Atestando a antiguidade da construção de Nossa Senhora de Paris, podemos atentar para alguns factos históricos: 1) No ano de 1163, Afonso I, o Conquistador, ainda não tinha recebido a bula papal “Manifestis Probatum”, “através da qual o Papa Alexandre III reconhecia, por fim, a independência de Portugal”; 2) Nácer Salá Adim Lúçufe Ibne Aiube (Saladino), grande protagonista de um período de lendas que circularam por todo o Oriente Médio e a Europa, bastião tutelar da cultura islâmica, estava no auge da sua defesa pelos ideais dos povos muçulmanos; 3) Ricardo Coração de Leão contava apenas 6 anos de idade; 4) Hildegarda de Bingen (Sibila do Reno), a primeira de uma sucessão de senhoras influentes na literatura, na música, na política e na religião, estava a meio da criação das 77 composições da sua sublime “Symphonia armonie celestium revelationum”; 5) Leonor da Aquitânia, mãe de Ricardo Coração de Leão, era já Rainha da Inglaterra, depois de ter sido, durante 15 anos, Rainha Consorte da França; 6) Genghis Khan, o Primeiro Grande Cã do Império Mongol, recém havia completado 1 ano de idade.
Depois de quase dois séculos de edificação, tendo passado pela mão de um grande número de arquitetos, cujos traços se notavam nas diversas dissemelhanças estilísticas que pontilhavam por todo o conjunto, Nossa Senhora de Paris, foi dada por concluída.
Durante a sua existência, o seu acervo foi sendo enriquecido com peças não arquitetónicas, entre elas, a túnica de Saint-Louis e o fragmento da coroa de espinhos com a qual Jesus Cristo teria sido coroado.

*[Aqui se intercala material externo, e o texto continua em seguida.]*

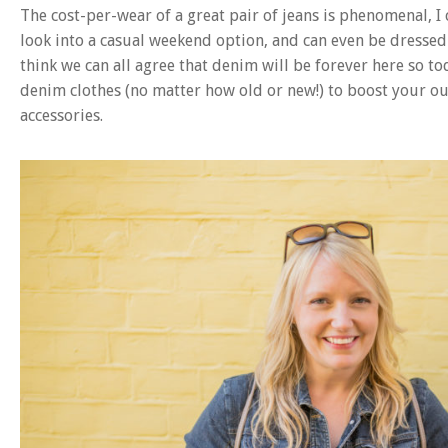
The cost-per-wear of a great pair of jeans is phenomenal, I 
look into a casual weekend option, and can even be dressed 
think we can all agree that denim will be forever here so to
denim clothes (no matter how old or new!) to boost your out
accessories.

No que trata à arquitetura são inúmeros os espécimes importantes a apontar, mas, fiquemo-nos apenas pelas três janelas de rosáceas medievais, a ocidental, do ano de 1225; a norte, de 1250; e a sul, também desse mesmo ano.
Quando ainda estava em construção, os cavaleiros medievais, durante as Cruzadas, iam rezar e pedir proteção, antes de partirem para o Oriente. Três dezenas de Reis; a Revolução Francesa; a coroação, como Imperador, de Napoleão Bonaparte; duas guerras mundiais; entre outros acontecimentos, também desfilaram diante daquelas paredes.
Neste século XXI, a partir de um ano que virá, certamente, sob o olhar atento das gárgulas, do espírito de Maurice de Sully, e dos antigos habitantes de Lutécia:
Quasímodo voltará a sentar-se num dos madeirames que suportarão a novel geração de Bourdon Emmanuel, ou prostrar-se-á na janela de uma das torres, atento, a observar as deformidades daqueles que calcorrearão seus pés.
Enquanto isso, a uma certa distância, acomodado num velho barco de fundo chato, atracado numa das margens do Sena, Victor Hugo cofiará o bigode e ameigará a barba, justapondo pensamentos acerca da ansiedade que sempre corroerá as almas. Quem melhor do que ele para garantir que o livro de pedra será reescrito. Ansiosamente, aguardamos o novo dia celeste dessa Catedral!